_TASK PROMPT_
State only how many lines below include the word "sobre".

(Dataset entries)
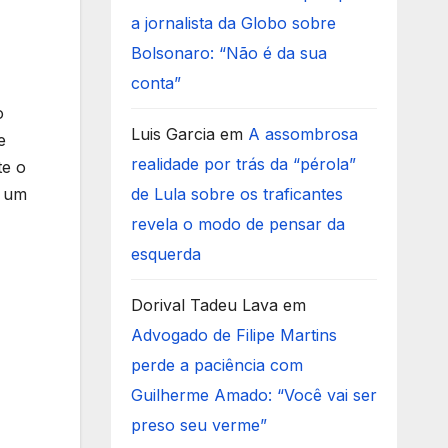
a jornalista da Globo sobre
Bolsonaro: “Não é da sua
conta”
o
Luis Garcia
em
A assombrosa
e
realidade por trás da “pérola”
te o
r um
de Lula sobre os traficantes
revela o modo de pensar da
esquerda
Dorival Tadeu Lava
em
Advogado de Filipe Martins
perde a paciência com
Guilherme Amado: “Você vai ser
preso seu verme”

_RESULT FOR THIS TASK_
2